Exercise directions: Word for word, restate every line from the one with "list app elements" through the end of the records below, both included, and add nothing.

------------------------------------------------------------

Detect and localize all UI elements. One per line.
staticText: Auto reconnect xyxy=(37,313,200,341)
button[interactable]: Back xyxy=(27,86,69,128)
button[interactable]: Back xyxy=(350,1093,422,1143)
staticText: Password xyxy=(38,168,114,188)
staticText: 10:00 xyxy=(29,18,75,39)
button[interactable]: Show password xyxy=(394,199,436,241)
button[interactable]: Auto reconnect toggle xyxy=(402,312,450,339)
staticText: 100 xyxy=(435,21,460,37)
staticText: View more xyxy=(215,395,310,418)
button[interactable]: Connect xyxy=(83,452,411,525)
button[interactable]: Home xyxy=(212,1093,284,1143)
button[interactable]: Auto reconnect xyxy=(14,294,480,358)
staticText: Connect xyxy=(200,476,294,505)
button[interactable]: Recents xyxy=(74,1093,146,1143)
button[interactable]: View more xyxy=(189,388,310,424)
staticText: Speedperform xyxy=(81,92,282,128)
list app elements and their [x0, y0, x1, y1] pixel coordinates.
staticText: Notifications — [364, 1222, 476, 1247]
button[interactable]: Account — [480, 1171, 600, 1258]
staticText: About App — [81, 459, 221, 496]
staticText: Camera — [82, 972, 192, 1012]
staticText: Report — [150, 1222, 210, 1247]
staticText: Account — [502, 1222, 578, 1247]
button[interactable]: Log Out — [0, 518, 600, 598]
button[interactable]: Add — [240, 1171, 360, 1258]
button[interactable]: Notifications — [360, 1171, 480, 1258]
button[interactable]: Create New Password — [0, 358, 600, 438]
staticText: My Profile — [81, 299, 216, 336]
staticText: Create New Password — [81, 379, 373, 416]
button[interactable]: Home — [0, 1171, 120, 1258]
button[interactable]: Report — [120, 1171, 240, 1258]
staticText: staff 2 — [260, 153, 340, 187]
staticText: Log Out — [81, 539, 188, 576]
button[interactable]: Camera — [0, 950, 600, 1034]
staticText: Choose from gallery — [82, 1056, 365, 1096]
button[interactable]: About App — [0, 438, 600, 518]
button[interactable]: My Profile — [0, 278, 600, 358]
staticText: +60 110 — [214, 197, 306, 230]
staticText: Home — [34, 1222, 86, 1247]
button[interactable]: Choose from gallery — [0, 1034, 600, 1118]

------------------------------------------------------------

Exercise solution:
list app elements and their [x0, y0, x1, y1] pixel coordinates.
staticText: Notifications — [364, 1222, 476, 1247]
button[interactable]: Account — [480, 1171, 600, 1258]
staticText: About App — [81, 459, 221, 496]
staticText: Camera — [82, 972, 192, 1012]
staticText: Report — [150, 1222, 210, 1247]
staticText: Account — [502, 1222, 578, 1247]
button[interactable]: Log Out — [0, 518, 600, 598]
button[interactable]: Add — [240, 1171, 360, 1258]
button[interactable]: Notifications — [360, 1171, 480, 1258]
button[interactable]: Create New Password — [0, 358, 600, 438]
staticText: My Profile — [81, 299, 216, 336]
staticText: Create New Password — [81, 379, 373, 416]
button[interactable]: Home — [0, 1171, 120, 1258]
button[interactable]: Report — [120, 1171, 240, 1258]
staticText: staff 2 — [260, 153, 340, 187]
staticText: Log Out — [81, 539, 188, 576]
button[interactable]: Camera — [0, 950, 600, 1034]
staticText: Choose from gallery — [82, 1056, 365, 1096]
button[interactable]: About App — [0, 438, 600, 518]
button[interactable]: My Profile — [0, 278, 600, 358]
staticText: +60 110 — [214, 197, 306, 230]
staticText: Home — [34, 1222, 86, 1247]
button[interactable]: Choose from gallery — [0, 1034, 600, 1118]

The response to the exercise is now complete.